Sea level is a very sensitive index of climate change and variability. As the ocean warms in response to global warming, sea waters expand and, as a result, sea level rises. When mountain glaciers melt in response to increasing air temperature, sea level rises because more freshwater glacial runoff discharges into the oceans. Similarly, ice mass loss from the ice sheets causes sea-level rise. The increase of freshwater flowing into the oceans reduces its salinity, decreasing its density and affecting ocean circulation patterns that in turn affect sea level and its spatial variability.
The global mean level of the oceans is an indicator of climate change. It incorporates the reactions from several different components of the climate system. Precise monitoring of changes in the mean level of the oceans is vitally important for understanding not just the climate but also the socioeconomic consequences of any rise in sea level.
Mean Sea Level is an average over all the oceans of sea surface height, with respect to a reference. However, what are really sought are the variations of this mean sea level along time. For twenty years now, the global mean sea level has been routinely measured over the whole oceanic domain with high-precision satellite altimetry, and such observations show clear evidence of global mean sea level rise ( +3.16 +/-0.5 mm/yr ).
This Mean Sea Level can be global, but basin (e.g. Atlantic) or regional ones can be computed. The rise in the level of the oceans is far from uniform. In fact, while in certain ocean regions the sea level has indeed risen (by up to 20 millimetres a year in places), in others it has fallen an equivalent amount. These regional differences, observed by altimetry satellites, mostly reflect sea level fluctuations over several years.
Past variations can be reconstructed from several indicators, but the very first measurements of sea level were made by monitoring tides in the 18th century. Although we now have a relatively dense network of tide gauges, only 20 stations, mostly along the coasts of Europe and North America, collected data throughout the 20th century. On the basis of their measurements, sea level is estimated to have risen by 10 to 20 centimetres since 1900.
Today, satellite altimetry, autonomous floats (Argo floats since 2003) and gravimetry data (Grace satellite) enable to measure Mean Sea Level variations, or some of their components. Ocean models are also used to understand and quantify those phenomena.
With the satellite altimetry missions, the global mean sea level (GMSL) has been calculated on a continual basis since January 1993. 'Verification' phases, during which the satellites follow each other in close succession (Topex/Poseidon--Jason-1, then Jason-1--Jason-2), help to link up these different missions by precisely determining any bias between them. Envisat, ERS-1 and ERS-2 are also used, after being adjusted on these reference missions, in order to compute Mean Sea Level at high latitudes (higher than 66°N and S), and also to improve spatial resolution by combining all these missions together. In addition, permanent monitoring of quality during the missions and studies of the necessary corrections of altimetry data regularly add to our understanding and knowledge.

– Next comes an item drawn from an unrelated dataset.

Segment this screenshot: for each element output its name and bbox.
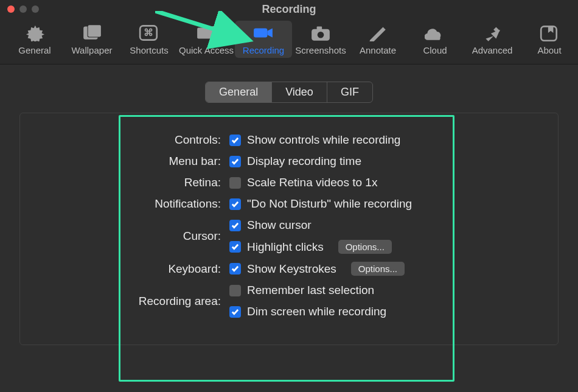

There are several possible components which may take their part in the mean rise in sea level: an increase in the temperature of the water, which dilates as it warms, the thawing of mountain glaciers and polar ice caps in Greenland and Antarctica, as well as melting permafrost. Changes to the amount of rainfall and evaporation also play a part, as well as runoff and inland water reserves, mainly owing to human activity such as dam construction and irrigation.
A large proportion of the world’s population lives in coastal areas vulnerable to rising sea level. Permanent submersion, repeated flooding, faster erosion of cliffs and beaches, and increasingly saline estuaries and salt contamination of groundwater are just some of the possible consequences of a big rise in sea level in low-lying regions.